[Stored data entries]
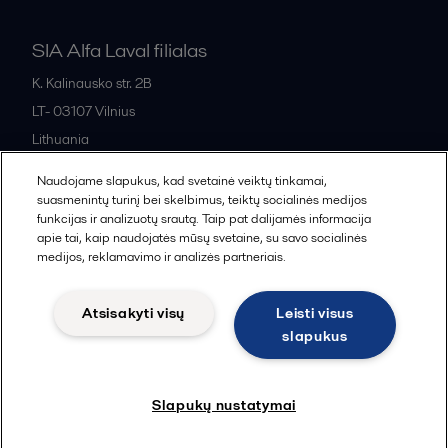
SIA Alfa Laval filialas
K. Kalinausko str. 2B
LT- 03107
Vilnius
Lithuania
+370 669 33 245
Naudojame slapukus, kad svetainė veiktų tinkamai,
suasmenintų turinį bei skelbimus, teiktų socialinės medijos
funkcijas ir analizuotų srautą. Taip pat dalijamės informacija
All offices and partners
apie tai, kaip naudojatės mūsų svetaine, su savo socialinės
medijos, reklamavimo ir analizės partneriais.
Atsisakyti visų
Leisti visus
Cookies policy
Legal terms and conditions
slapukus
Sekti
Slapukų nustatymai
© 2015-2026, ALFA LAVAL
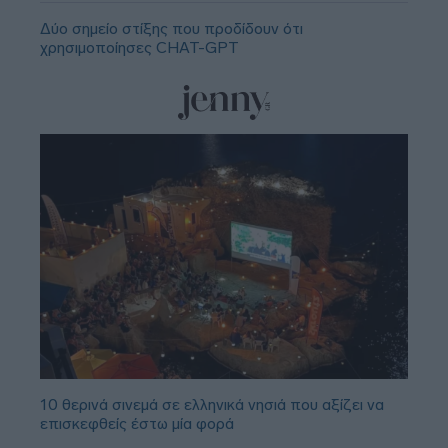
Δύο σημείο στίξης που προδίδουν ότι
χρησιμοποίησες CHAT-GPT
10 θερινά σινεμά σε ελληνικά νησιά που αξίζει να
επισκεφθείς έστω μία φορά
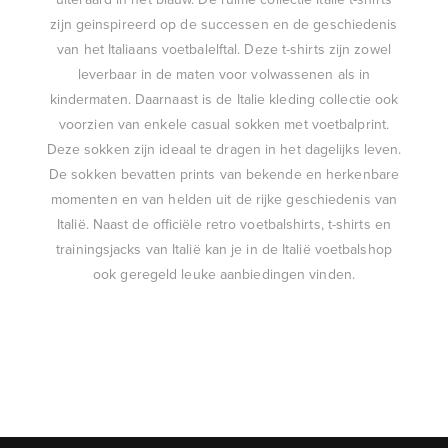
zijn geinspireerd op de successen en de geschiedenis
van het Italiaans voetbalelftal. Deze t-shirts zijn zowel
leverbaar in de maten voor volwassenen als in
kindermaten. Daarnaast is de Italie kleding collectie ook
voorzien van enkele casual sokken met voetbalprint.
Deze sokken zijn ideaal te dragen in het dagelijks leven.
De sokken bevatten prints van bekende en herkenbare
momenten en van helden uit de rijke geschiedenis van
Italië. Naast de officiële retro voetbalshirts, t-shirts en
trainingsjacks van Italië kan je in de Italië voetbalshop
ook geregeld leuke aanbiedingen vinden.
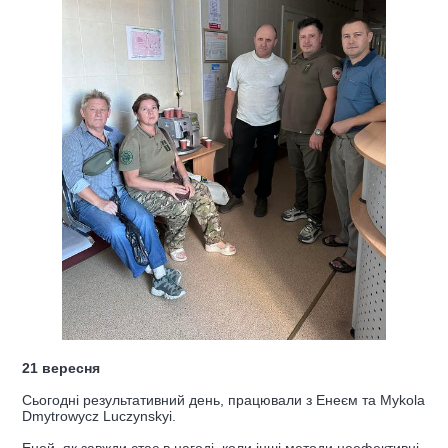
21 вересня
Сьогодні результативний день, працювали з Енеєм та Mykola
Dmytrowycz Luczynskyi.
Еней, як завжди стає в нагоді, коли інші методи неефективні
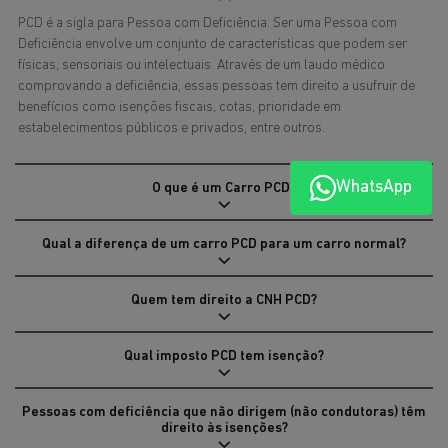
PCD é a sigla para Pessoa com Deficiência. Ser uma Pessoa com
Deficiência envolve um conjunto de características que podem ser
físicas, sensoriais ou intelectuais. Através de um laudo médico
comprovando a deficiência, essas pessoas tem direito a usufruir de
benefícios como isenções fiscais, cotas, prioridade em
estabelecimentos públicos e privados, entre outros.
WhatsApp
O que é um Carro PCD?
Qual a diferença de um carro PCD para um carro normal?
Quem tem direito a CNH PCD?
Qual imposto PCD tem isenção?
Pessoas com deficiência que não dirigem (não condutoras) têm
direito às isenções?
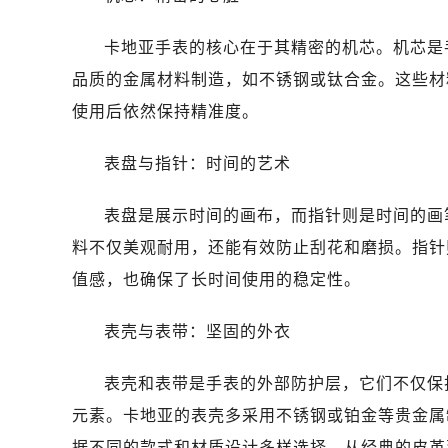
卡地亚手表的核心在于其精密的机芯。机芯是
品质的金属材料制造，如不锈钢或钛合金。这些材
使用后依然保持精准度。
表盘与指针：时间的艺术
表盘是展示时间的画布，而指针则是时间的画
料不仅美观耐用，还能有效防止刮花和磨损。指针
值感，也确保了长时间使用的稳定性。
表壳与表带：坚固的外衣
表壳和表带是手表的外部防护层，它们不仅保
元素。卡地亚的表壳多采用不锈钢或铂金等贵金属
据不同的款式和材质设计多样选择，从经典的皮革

» PROBLEM REQUIREMENTS: Your copy must match the records above word for word and contain no pictures.

» THE COMPLETED TASK:
SIA Alfa Laval filialas
K. Kalinausko str. 2B
LT- 03107
Vilnius
Lithuania
+370 669 33 245
Naudojame slapukus, kad svetainė veiktų tinkamai,
suasmenintų turinį bei skelbimus, teiktų socialinės medijos
funkcijas ir analizuotų srautą. Taip pat dalijamės informacija
All offices and partners
apie tai, kaip naudojatės mūsų svetaine, su savo socialinės
medijos, reklamavimo ir analizės partneriais.
Atsisakyti visų
Leisti visus
Cookies policy
Legal terms and conditions
slapukus
Sekti
Slapukų nustatymai
© 2015-2026, ALFA LAVAL
Δύο σημείο στίξης που προδίδουν ότι
χρησιμοποίησες CHAT-GPT
10 θερινά σινεμά σε ελληνικά νησιά που αξίζει να
επισκεφθείς έστω μία φορά
zijn geinspireerd op de successen en de geschiedenis
van het Italiaans voetbalelftal. Deze t-shirts zijn zowel
leverbaar in de maten voor volwassenen als in
kindermaten. Daarnaast is de Italie kleding collectie ook
voorzien van enkele casual sokken met voetbalprint.
Deze sokken zijn ideaal te dragen in het dagelijks leven.
De sokken bevatten prints van bekende en herkenbare
momenten en van helden uit de rijke geschiedenis van
Italië. Naast de officiële retro voetbalshirts, t-shirts en
trainingsjacks van Italië kan je in de Italië voetbalshop
ook geregeld leuke aanbiedingen vinden.
21 вересня
Сьогодні результативний день, працювали з Енеєм та Mykola
Dmytrowycz Luczynskyi.
Еней, як завжди стає в нагоді, коли інші методи неефективні
PCD é a sigla para Pessoa com Deficiência. Ser uma Pessoa com
Deficiência envolve um conjunto de características que podem ser
físicas, sensoriais ou intelectuais. Através de um laudo médico
comprovando a deficiência, essas pessoas tem direito a usufruir de
benefícios como isenções fiscais, cotas, prioridade em
estabelecimentos públicos e privados, entre outros.
WhatsApp
O que é um Carro PCD?
Qual a diferença de um carro PCD para um carro normal?
Quem tem direito a CNH PCD?
Qual imposto PCD tem isenção?
Pessoas com deficiência que não dirigem (não condutoras) têm
direito às isenções?
卡地亚手表的核心在于其精密的机芯。机芯是
品质的金属材料制造，如不锈钢或钛合金。这些材
使用后依然保持精准度。
表盘与指针：时间的艺术
表盘是展示时间的画布，而指针则是时间的画
料不仅美观耐用，还能有效防止刮花和磨损。指针
值感，也确保了长时间使用的稳定性。
表壳与表带：坚固的外衣
表壳和表带是手表的外部防护层，它们不仅保
元素。卡地亚的表壳多采用不锈钢或铂金等贵金属
据不同的款式和材质设计多样选择，从经典的皮革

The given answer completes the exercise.